Upham argues that the trial court erred in deciding factual issues that should have been submitted to the jury. She is incorrect. As part of the initial step in deciding whether the State owed a duty of care here, the trial court must necessarily determine whether there was evidence showing that the State had notice and opportunity to respond. Even taking the evidence in the light most favorable to Upham, she fails to demonstrate notice and an opportunity to correct. Therefore, the trial court properly decided that Upham failed to establish the existence of a duty of care, an essential element of a negligence claim. The trial court appropriately granted summary judgment for the State. Inadmissible Evidence
Upham also contends that the trial court erred in not admitting evidence of Clallam County’s sanding efforts the morning of the accident. She asserts that this evidence demonstrates notice and an opportunity to respond, as well as the standard of care. Essentially, she argues that if Clallam County was sanding its roads, it obviously knew the roads were icy and, thus, DOT must be presumed to also have the same knowledge. In addition, she asserts that because Clallam County was sanding its roads that morning, any other governmental entity that did not also sand its roads fell below the reasonable standard of care established by Clallam County.

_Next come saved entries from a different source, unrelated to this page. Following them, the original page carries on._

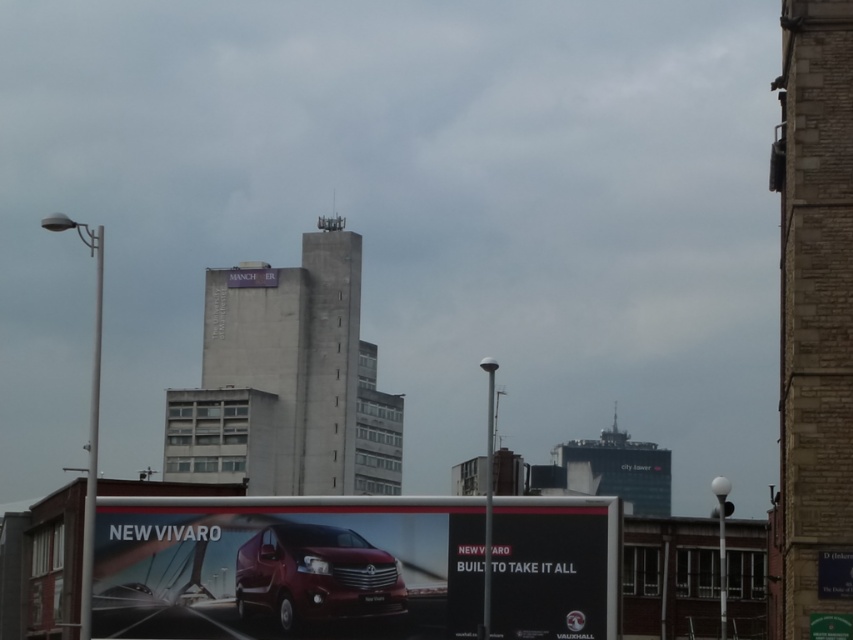 Question: Which point is farther from the camera taking this photo?

Choices:
 (A) (271, 545)
 (B) (279, 326)

Answer: (B)

Question: Is shiny red van at center to the left of concrete building at center from the viewer's perspective?

Choices:
 (A) no
 (B) yes

Answer: (A)

Question: Among these objects, which one is farthest from the camera?

Choices:
 (A) shiny red van at center
 (B) black glossy sign at center

Answer: (B)

Question: Which object appears farthest from the camera in this image?

Choices:
 (A) black glossy sign at center
 (B) glossy metallic van at center
 (C) shiny red van at center

Answer: (B)

Question: Can you confirm if brick textured building at right is bigger than black glossy sign at center?

Choices:
 (A) no
 (B) yes

Answer: (B)

Question: From the image, what is the correct spatial relationship of brick textured building at right in relation to black glossy sign at center?

Choices:
 (A) above
 (B) below

Answer: (A) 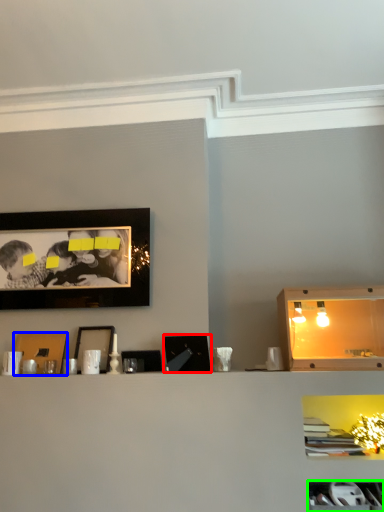 Question: Based on their relative distances, which object is nearer to picture frame (highlighted by a red box)? Choose from picture frame (highlighted by a blue box) and cabinet (highlighted by a green box).

Choices:
 (A) picture frame
 (B) cabinet

Answer: (A) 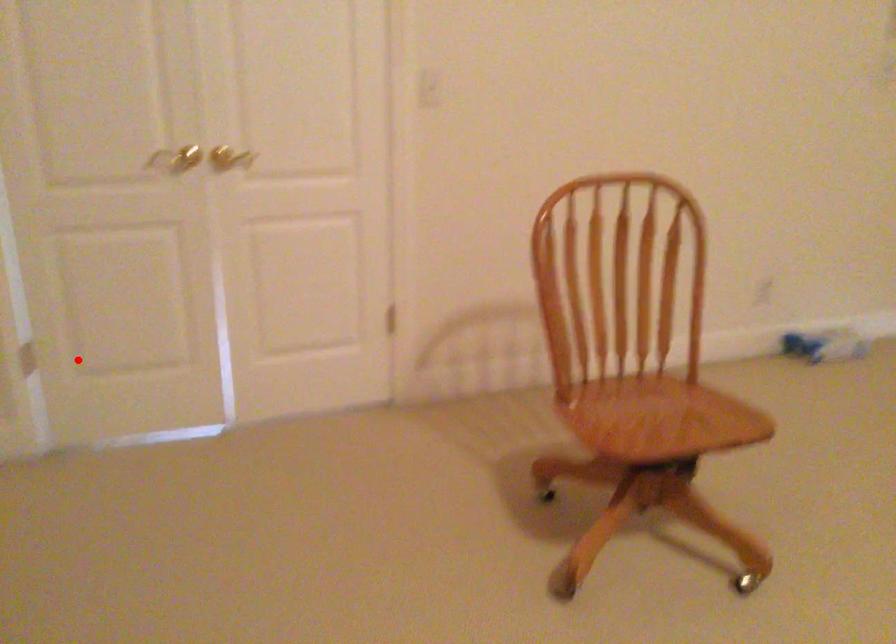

The first part of Upham’s contention posits that knowledge by one governmental entity constitutes constructive knowledge by another governmental entity — in essence, Clallam County’s knowledge of ice on its roads imputes knowledge to DOT. Upham cites no authority for this proposition, nor does she introduce any evidence that Clallam County and DOT share this knowledge, whether routinely or on this occasion. Upham claims that DOT and Clallam County have access to the same weather data and were operating from the same set of information. But she presents no evidence to support this claim.[7] But even if Upham’s claims were true, they would be relevant only if she could establish that Clallam County’s actions were the accepted standard of care. Upham is unable to meet this requirement.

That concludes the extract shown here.